True Ease in Writing comes from Art, not Chance,
As those move easiest who have learn'd to dance.
~Alexander Pope, "An Essay on Criticism"

If I lose the light of the sun, I will write by candlelight, moonlight, no light. If I lose paper and ink, I will write in blood on forgotten walls. I will write always. ~Henry Rollins

Writing is utter solitude, the descent into the cold abyss of oneself. ~Franz Kafka

Kafka became a model for me, a continuing inspiration. Not only did he exhibit an irrepressible originality—who else would think of things like this!—he seemed to say that only in one's most personal language can the crucial tales of a writer be told. Don't bend; don't water it down; don't try to make it logical; don't edit your own soul according to the fashion. Rather, follow your most intense obsessions mercilessly. Only if you do that can you hope to make the reader feel a particle of what you, the writer, have known and feel compelled to share. ~Anne Rice, 1995

An author in his book must be like God in the universe, present everywhere and visible nowhere. ~Gustave Flaubert

If I fall asleep with a pen in my hand, don't remove it — I might be writing in my dreams. ~Terri Guillemets

There's only one person who needs a glass of water oftener than a small child tucked in for the night, and that's a writer sitting down to write. ~Mignon McLaughlin, The Second Neurotic's Notebook, 1966

One ought only to write when one leaves a piece of one's own flesh in the inkpot, each time one dips one's pen. ~Leo Tolstoy

The greatest part of a writer's time is spent in reading, in order to write; a man will turn over half a library to make one book. ~Samuel Johnson

Authors are magpies, echoing each other's words and seizing avidly on anything that glitters. ~Bergen Evans

I lied about my weight on my poetic license. ~Terri Guillemets

What things there are to write, if one could only write them! My mind is full of gleaming thought; gay moods and mysterious, moth-like meditations hover in my imagination, fanning their painted wings. But always the rarest, those streaked with azure and the deepest crimson, flutter away beyond my reach. ~Logan Pearsall Smith

No author dislikes to be edited as much as he dislikes not to be published. ~Russell Lynes

Papa is a literary person—he will do it, although so many people have told him that it is not the profession of a gentleman—and I do not see why I should not write for publication also. He is gone down to the beach for the afternoon; and here are his pens, ink, and foolscap paper, and his big slanting stand-up desk—which he would drag down with him to the sea-side, in spite of mama's protestations—and here is his Thesaurus of English Words and Phrases without which, he was owned to me in private, he could never write a line.

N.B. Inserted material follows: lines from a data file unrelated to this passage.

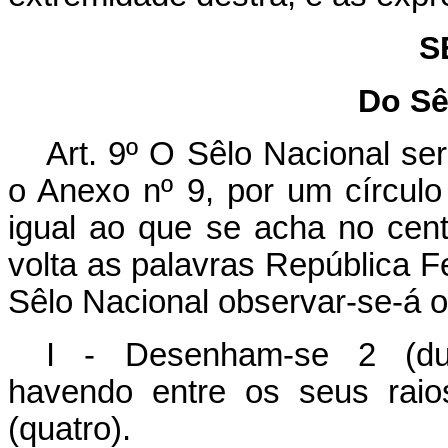
S
Do Sê
Art. 9º O Sêlo Nacional se
o Anexo nº 9, por um círculo
igual ao que se acha no cen
volta as palavras República Fe
Sêlo Nacional observar-se-á o
I - Desenham-se 2 (duas
havendo entre os seus raio
(quatro).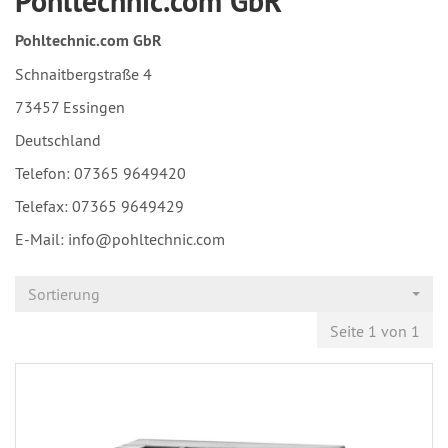
Pohltechnic.com GbR
Pohltechnic.com GbR
Schnaitbergstraße 4
73457 Essingen
Deutschland
Telefon: 07365 9649420
Telefax: 07365 9649429
E-Mail: info@pohltechnic.com
Sortierung
Seite 1 von 1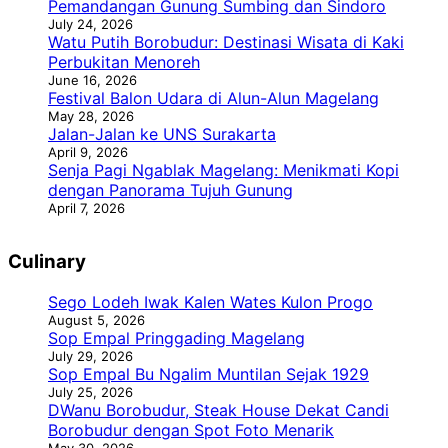
Pemandangan Gunung Sumbing dan Sindoro
July 24, 2026
Watu Putih Borobudur: Destinasi Wisata di Kaki
Perbukitan Menoreh
June 16, 2026
Festival Balon Udara di Alun-Alun Magelang
May 28, 2026
Jalan-Jalan ke UNS Surakarta
April 9, 2026
Senja Pagi Ngablak Magelang: Menikmati Kopi
dengan Panorama Tujuh Gunung
April 7, 2026
Culinary
Sego Lodeh Iwak Kalen Wates Kulon Progo
August 5, 2026
Sop Empal Pringgading Magelang
July 29, 2026
Sop Empal Bu Ngalim Muntilan Sejak 1929
July 25, 2026
DWanu Borobudur, Steak House Dekat Candi
Borobudur dengan Spot Foto Menarik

I stand upon the footstool, to give me the requisite height; I tap my forehead with my forefinger, in the most approved literary manner; I frown a frown of concentrated intellect, and become a 'We'—an authoress—for the first time. ~Lucy Penfeather, "Friends of the Swellingtons," in Chambers's Journal of Popular Literature, Science, and Art, 1864 November 26th

A story should have a beginning, a middle, and an end... but not necessarily in that order. ~Jean Luc Godard

Loafing is the most productive part of a writer's life. ~James Norman Hall

Writing while awake is hard it seems
Go to sleep and write in your dreams
Then you can speak truly from the heart
When inhibition and pen do part.
~Terri Guillemets

Whatever an author puts between the two covers of his book is public property; whatever of himself he does not put there is his private property, as much as if he had never written a word. ~Gail Hamilton

With scraps of paper, scribbled o'er,
      Strew'd are the table, desk, and floor,
      And one else vacant chair.
Its master in the other sits;
      Ransacks his memory, racks his wits,
      For simile, or rhyme;
      Now writes a line, now rubs it out;
      Now o'er another hangs in doubt;
      Nor heeds, nor thinks of time....
'Tis past the noon of night, and yet
      He seems, while writing, to forget
      The silent lapse of hours;
      And that a tenement of clay,
      Prone to derangement and decay,
      Contains his mental powers.
But he is happy, for the time,
      Thus bodying forth in simple rhyme...
~Bernard Barton, "Stanzas on the Approach of Winter" (from stanzas XIV, XV, XVII, and XVIII), Napoleon and Other Poems, 1822  [Barton (1784–1849) was known as The Quaker Poet. —tεᖇᖇ¡·g]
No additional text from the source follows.